Gegen die Entscheidung des Gerichtes zweiter Instanz richtet sich der außerordentliche Revisionsrekurs der Betroffenen gemäß § 16 AußStrG. Sie macht die Anfechtungsgründe der Aktenwidrigkeit und der offenbaren Gesetzwidrigkeit geltend und beantragt die Aufhebung des angefochtenen Beschlusses sowie die Einstellung des Sachwalterverfahrens; in eventu möge die Sache zur neuerlichen Entscheidung nach Verfahrensergänzung an das Rekursgericht zurückverwiesen werden. Als aktenwidrig sei die Qualifizierung des Privatgutachtens Dr. L*** durch das Rekursgericht zu bezeichnen.
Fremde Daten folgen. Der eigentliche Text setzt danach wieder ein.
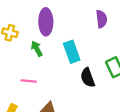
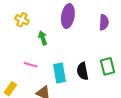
purple ellipse: (46, 22) -> (68, 16), moved
cyan rectangle: (72, 52) -> (59, 73), moved

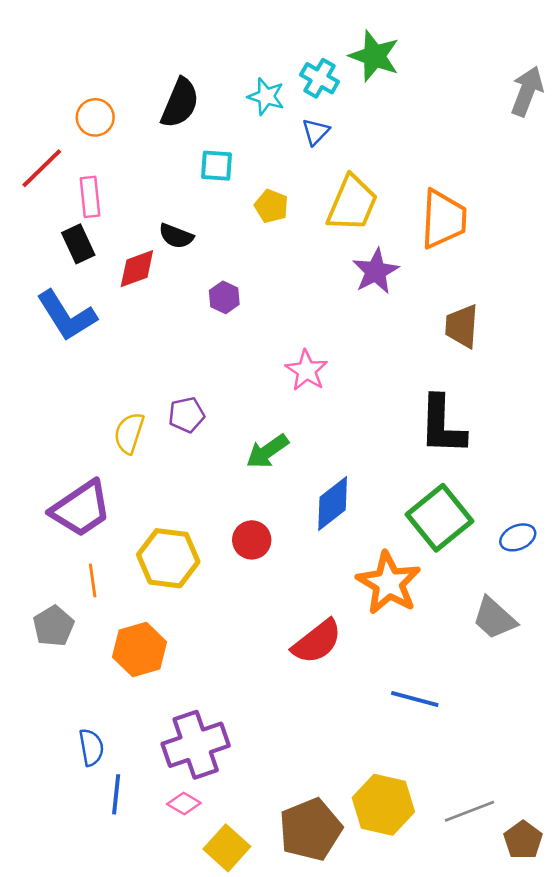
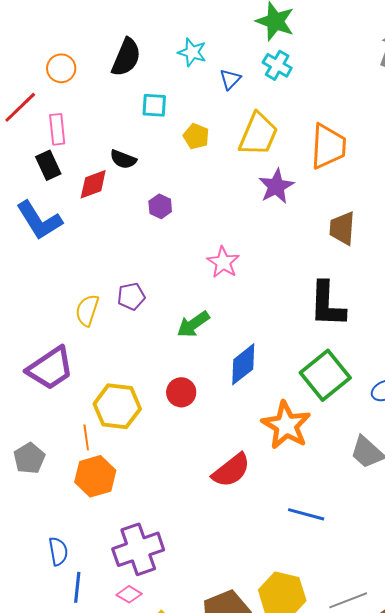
cyan cross: (320, 78) -> (277, 65), moved
orange line: (93, 580) -> (86, 437), moved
Offenbar gesetzwidrig sei die Ansicht, daß der Betroffenen aufgrund ihrer geistigen Behinderung ein Sachwalter "oktroyiert" werden müsse. Die Einvernahme ihrer Freundin Margarethe W*** sei zu Unrecht unterlassen und die Sachwalterschaft in einem größeren Umfang eingeleitet worden, als unbedingt erforderlich gewesen wäre.

Rechtliche Beurteilung

Diese Ausführungen sind nicht stichhältig. Auszugehen ist davon, daß im Verfahren zur Bestellung von Sachwaltern für behinderte Personen § 16 AußStrG gilt (7 Ob 621/84; 6 Ob 581, 582/85; 6 Ob 648/85; 8 Ob 645/85; 8 Ob 502/87 ua.). Gemäß § 16 Abs 1 AußStrG findet gegen den bestätigenden Beschluß des Rekursgerichtes nur im Falle einer offenbaren Gesetz- oder Aktenwidrigkeit der Entscheidung oder wegen Nichtigkeit die Beschwerde an den Obersten Gerichtshof statt.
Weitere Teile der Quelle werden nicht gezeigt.